As well as the aforementioned criminal investigation in Judge Yañez's courtroom, there is also an independent commission comprised of three submarine experts set up by the Executive branch and, finally, a Bicameral Commission in Congress. 

The ARA San Juan disappeared mysteriously in November 2017 on route to Argentina's naval base in Mar del Plata. Its crushed wreckage was located almost exactly one year later on November 16, 2018, by the Seabed Constructor, a ship owned by US search firm Ocean Infinity, after a long, traumatic search for submarine that drew attention from across the globe.

Navy officials later confirmed the submarine suffered an implosion, which caused the vessel to sink. The remains of the vessel now lay "in an area of 70 to 75 metres of debris," 920 metres below sea level, some 460 kilometres southeast of the Patagonian city of Comodoro Rivadavia.

Family members have previously expressed frustration over the lack of answers provided by the authorities, especially given the loss of so many naval officers.

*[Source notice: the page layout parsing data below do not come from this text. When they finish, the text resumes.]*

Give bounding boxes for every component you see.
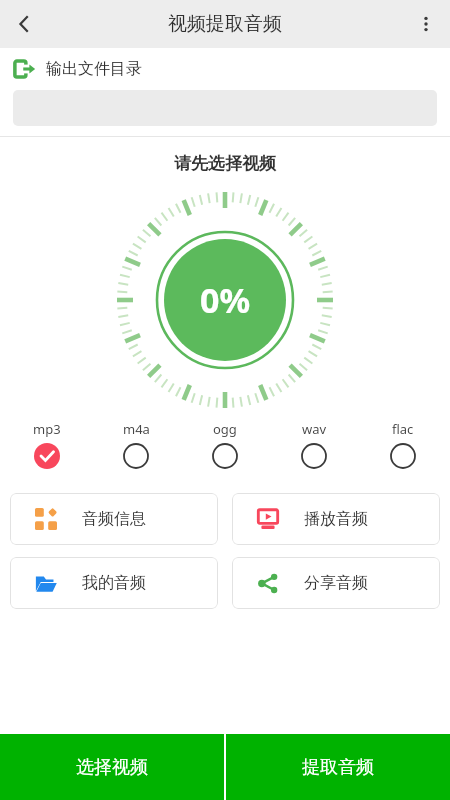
staticText: 输出文件目录 [46, 59, 142, 79]
staticText: 提取音频 [302, 756, 374, 779]
button[interactable]: 播放音频 [232, 493, 440, 545]
staticText: 视频提取音频 [168, 12, 282, 36]
button[interactable]: 音频信息 [10, 493, 218, 545]
button[interactable]: 提取音频 [226, 734, 450, 800]
button[interactable]: m4a [105, 420, 167, 469]
button[interactable]: flac [372, 420, 434, 469]
button[interactable]: Back [0, 0, 48, 48]
staticText: wav [302, 420, 327, 438]
button[interactable]: 我的音频 [10, 557, 218, 609]
staticText: 播放音频 [304, 509, 368, 529]
staticText: flac [392, 420, 414, 438]
button[interactable]: mp3 [16, 420, 78, 469]
button[interactable]: More options [402, 0, 450, 48]
button[interactable]: wav [283, 420, 345, 469]
staticText: mp3 [33, 420, 61, 438]
staticText: 分享音频 [304, 573, 368, 593]
button[interactable]: 分享音频 [232, 557, 440, 609]
staticText: 请先选择视频 [0, 153, 450, 174]
staticText: 音频信息 [82, 509, 146, 529]
staticText: 选择视频 [76, 756, 148, 779]
button[interactable]: 选择视频 [0, 734, 224, 800]
staticText: m4a [123, 420, 150, 438]
button[interactable]: ogg [194, 420, 256, 469]
button[interactable]: 输出文件目录 [0, 48, 450, 126]
staticText: 0% [200, 277, 251, 323]
staticText: 我的音频 [82, 573, 146, 593]
staticText: ogg [213, 420, 237, 438]
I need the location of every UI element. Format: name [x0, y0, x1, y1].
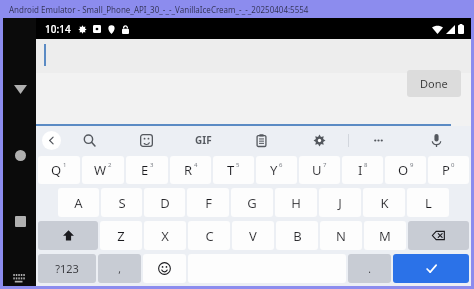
button[interactable]: Done [407, 70, 461, 97]
button[interactable]: Overview [7, 208, 33, 234]
button[interactable]: Q [38, 156, 80, 184]
button[interactable]: . [348, 254, 391, 283]
button[interactable]: GIF [175, 126, 232, 154]
button[interactable]: Keyboard [7, 270, 33, 286]
staticText: V [249, 227, 257, 245]
staticText: 1 [63, 161, 67, 169]
button[interactable]: N [320, 221, 362, 250]
staticText: M [379, 227, 391, 245]
staticText: Z [117, 227, 125, 245]
button[interactable]: Emoji [143, 254, 186, 283]
button[interactable]: Back [42, 131, 61, 150]
staticText: I [358, 161, 363, 179]
staticText: N [336, 227, 346, 245]
staticText: R [184, 161, 193, 179]
button[interactable]: , [98, 254, 141, 283]
button[interactable]: C [188, 221, 230, 250]
button[interactable]: F [187, 188, 229, 217]
button[interactable]: Back [7, 76, 33, 102]
button[interactable]: Clipboard [232, 126, 290, 154]
staticText: 10:14 [45, 22, 71, 36]
staticText: U [312, 161, 322, 179]
staticText: ?123 [55, 261, 79, 276]
staticText: A [74, 194, 83, 212]
staticText: Android Emulator - Small_Phone_API_30_-_… [9, 4, 309, 15]
button[interactable]: Backspace [408, 221, 469, 250]
staticText: L [425, 194, 432, 212]
button[interactable]: L [407, 188, 449, 217]
button[interactable]: Z [100, 221, 142, 250]
button[interactable]: X [144, 221, 186, 250]
button[interactable]: O [385, 156, 426, 184]
button[interactable]: E [126, 156, 168, 184]
staticText: Done [420, 76, 448, 91]
button[interactable]: Stickers [118, 126, 175, 154]
button[interactable]: More options [349, 126, 407, 154]
staticText: X [161, 227, 169, 245]
button[interactable]: W [82, 156, 124, 184]
button[interactable]: H [275, 188, 317, 217]
button[interactable]: ?123 [38, 254, 96, 283]
staticText: P [442, 161, 450, 179]
staticText: S [118, 194, 126, 212]
button[interactable]: Enter [393, 254, 469, 283]
button[interactable]: U [299, 156, 340, 184]
button[interactable]: G [231, 188, 273, 217]
button[interactable]: I [342, 156, 383, 184]
button[interactable]: Done [36, 39, 471, 126]
button[interactable]: V [232, 221, 274, 250]
staticText: K [380, 194, 389, 212]
button[interactable]: K [363, 188, 405, 217]
staticText: H [291, 194, 301, 212]
staticText: 2 [108, 161, 112, 169]
staticText: F [205, 194, 212, 212]
button[interactable]: M [364, 221, 406, 250]
staticText: J [338, 194, 342, 212]
button[interactable]: Home [7, 142, 33, 168]
staticText: 4 [194, 161, 198, 169]
staticText: Y [270, 161, 278, 179]
staticText: 9 [410, 161, 414, 169]
button[interactable]: J [319, 188, 361, 217]
staticText: GIF [195, 133, 212, 147]
button[interactable]: S [101, 188, 142, 217]
staticText: 8 [364, 161, 368, 169]
button[interactable]: P [428, 156, 469, 184]
button[interactable]: D [144, 188, 185, 217]
staticText: 6 [279, 161, 283, 169]
staticText: E [141, 161, 149, 179]
staticText: G [247, 194, 257, 212]
staticText: 5 [236, 161, 240, 169]
staticText: Q [51, 161, 62, 179]
button[interactable]: Voice input [407, 126, 465, 154]
staticText: D [160, 194, 170, 212]
staticText: W [94, 161, 107, 179]
staticText: O [398, 161, 409, 179]
button[interactable]: Search [61, 126, 118, 154]
staticText: 3 [150, 161, 154, 169]
button[interactable]: R [170, 156, 211, 184]
button[interactable]: Shift [38, 221, 98, 250]
button[interactable]: Settings [290, 126, 348, 154]
staticText: B [293, 227, 302, 245]
button[interactable]: A [58, 188, 99, 217]
button[interactable]: T [213, 156, 254, 184]
staticText: C [205, 227, 214, 245]
button[interactable]: B [276, 221, 318, 250]
staticText: 0 [451, 161, 455, 169]
staticText: . [368, 262, 371, 276]
button[interactable]: Y [256, 156, 297, 184]
staticText: T [227, 161, 235, 179]
staticText: , [118, 262, 121, 276]
staticText: 7 [323, 161, 327, 169]
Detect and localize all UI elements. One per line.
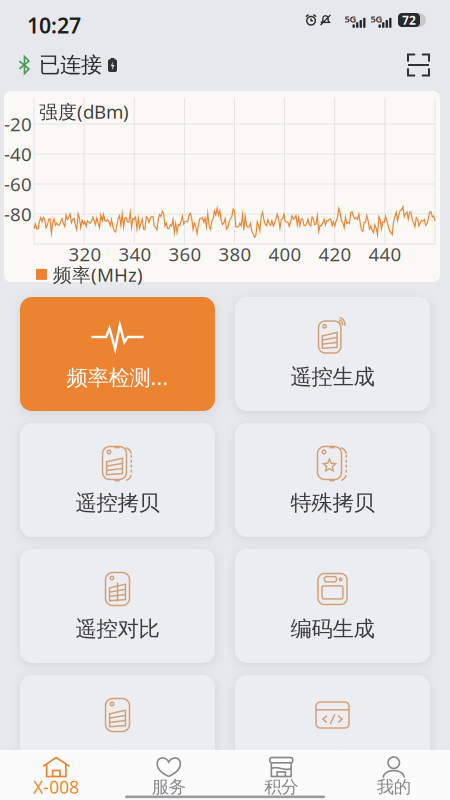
staticText: 频率检测... bbox=[66, 363, 168, 391]
staticText: 400 bbox=[268, 242, 302, 266]
staticText: 积分 bbox=[264, 776, 298, 798]
staticText: 已连接 bbox=[39, 52, 102, 78]
staticText: 特殊拷贝 bbox=[290, 490, 374, 516]
staticText: 5G bbox=[344, 13, 356, 25]
staticText: -80 bbox=[4, 202, 32, 226]
button[interactable]: 编码生成 bbox=[235, 549, 430, 663]
button[interactable]: 积分 bbox=[225, 750, 338, 800]
staticText: 遥控生成 bbox=[290, 364, 374, 390]
staticText: 380 bbox=[218, 242, 252, 266]
staticText: -20 bbox=[4, 112, 32, 136]
staticText: 72 bbox=[402, 12, 416, 28]
staticText: 5G bbox=[370, 13, 382, 25]
staticText: 10:27 bbox=[27, 11, 81, 39]
staticText: 我的 bbox=[377, 776, 411, 798]
staticText: 强度(dBm) bbox=[39, 99, 129, 124]
button[interactable]: 遥控生成 bbox=[235, 297, 430, 411]
button[interactable] bbox=[235, 675, 430, 789]
button[interactable]: 频率检测... bbox=[20, 297, 215, 411]
button[interactable]: 特殊拷贝 bbox=[235, 423, 430, 537]
button[interactable]: Scan bbox=[399, 46, 438, 84]
staticText: 服务 bbox=[152, 776, 186, 798]
staticText: 频率(MHz) bbox=[53, 262, 143, 287]
staticText: 编码生成 bbox=[290, 616, 374, 642]
button[interactable]: 遥控对比 bbox=[20, 549, 215, 663]
staticText: 360 bbox=[168, 242, 202, 266]
button[interactable]: X-008 bbox=[0, 750, 112, 800]
staticText: X-008 bbox=[33, 776, 79, 798]
staticText: 440 bbox=[368, 242, 402, 266]
staticText: -40 bbox=[4, 142, 32, 166]
staticText: 340 bbox=[118, 242, 152, 266]
staticText: 遥控拷贝 bbox=[76, 490, 160, 516]
staticText: 遥控对比 bbox=[76, 616, 160, 642]
button[interactable]: 服务 bbox=[112, 750, 225, 800]
button[interactable] bbox=[20, 675, 215, 789]
staticText: 420 bbox=[318, 242, 352, 266]
button[interactable]: 我的 bbox=[338, 750, 450, 800]
button[interactable]: 遥控拷贝 bbox=[20, 423, 215, 537]
staticText: -60 bbox=[4, 172, 32, 196]
staticText: 320 bbox=[68, 242, 102, 266]
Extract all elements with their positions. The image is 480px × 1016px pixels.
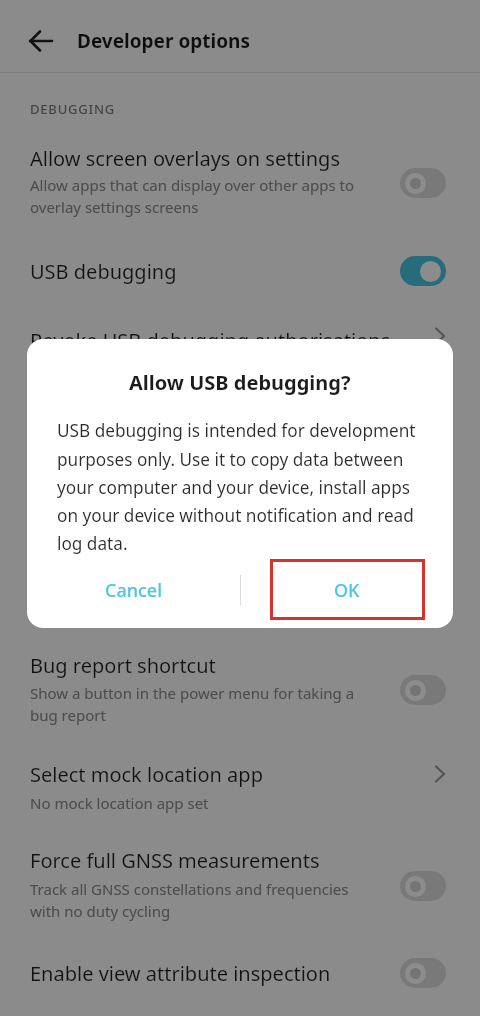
- staticText: USB debugging is intended for developmen…: [57, 419, 416, 555]
- button[interactable]: [400, 256, 446, 286]
- button[interactable]: [29, 29, 53, 53]
- button[interactable]: [400, 168, 446, 198]
- staticText: OK: [334, 578, 360, 603]
- button[interactable]: [0, 314, 480, 366]
- staticText: DEBUGGING: [30, 100, 116, 118]
- button[interactable]: [400, 871, 446, 901]
- staticText: Bug report shortcut: [30, 652, 216, 679]
- staticText: Select mock location app: [30, 761, 263, 788]
- button[interactable]: [0, 836, 480, 930]
- staticText: No mock location app set: [30, 793, 209, 813]
- staticText: Developer options: [77, 28, 250, 54]
- staticText: Cancel: [105, 578, 163, 603]
- staticText: Force full GNSS measurements: [30, 847, 320, 874]
- staticText: Allow screen overlays on settings: [30, 145, 340, 172]
- button[interactable]: OK: [240, 558, 453, 622]
- button[interactable]: [0, 134, 480, 226]
- staticText: Allow USB debugging?: [129, 369, 351, 396]
- staticText: Track all GNSS constellations and freque…: [30, 879, 349, 922]
- button[interactable]: [0, 946, 480, 1002]
- staticText: Show a button in the power menu for taki…: [30, 683, 355, 726]
- button[interactable]: [400, 675, 446, 705]
- button[interactable]: [0, 243, 480, 299]
- staticText: USB debugging: [30, 258, 177, 285]
- staticText: Enable view attribute inspection: [30, 960, 331, 987]
- staticText: Allow apps that can display over other a…: [30, 175, 354, 218]
- staticText: Revoke USB debugging authorisations: [30, 327, 391, 354]
- button[interactable]: Cancel: [27, 558, 240, 622]
- button[interactable]: [0, 640, 480, 734]
- button[interactable]: [0, 749, 480, 821]
- button[interactable]: [400, 958, 446, 988]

“Personally, I am very frustrated because we have no answers. We have more questions and no answers. We haven’t been able to find them, we don’t know where they are, we don’t know what happened,” Luis Tagliapietra, the father of a fallen crew member, told the Times in 2018, in an article marking the one-year anniversary of the tragedy. 

Tagliapietra, himself a lawyer, is one of the plaintiffs in the case and arguably the most vocal public figure from the 44 families who lost a loved one when the ship went down.

In an interview with radio station FM Futurock this week, he said he believes Yáñez declined to inform them in advance of the charges because she anticipated that they would respond poorly to her focusing on what Tagliapietra described as the prosecution of smaller offences. 

'Truth and justice'

Tagliapietra been also been vocal in his criticism of President Mauricio Macri and Defence Minister Oscar Aguad.

“[Aguad’s] incompetence is a more of a criminal attitude in many ways because of how badly things have been done, seemingly on purpose,” he told the Times last year. “And in the middle of it all, we’ve had to deal with people trying to impose their hypotheses, particularly the Defence Ministry, with this idea that it was all [the crew’s] fault.” 

Valerie Carreras, one of the lawyers representing the families in the case, told Télam this weekshe believed charging these three men was the first step in the “search for truth and justice.” However, she quickly pointed out it wouldn’t quiet the families of the lost crew-members. There are 14 members of the Navy and the Defence Ministry we feel committed crimes according to last year’s commission’s findings, she argued. 

For his part, Tagliapetra’s looking for a more dramatic remedy. After speculating that the charges were politically-motivated charges, he described them as an insult, adding that he hoped a potential change in government would finally “advance the cause and reinvigorate the investigation.”

Argentina holds general elections on October 27, with opposition Peronist hopeful Alberto Fernández seen as the frontrunner against President Macri, who is seeking re-election.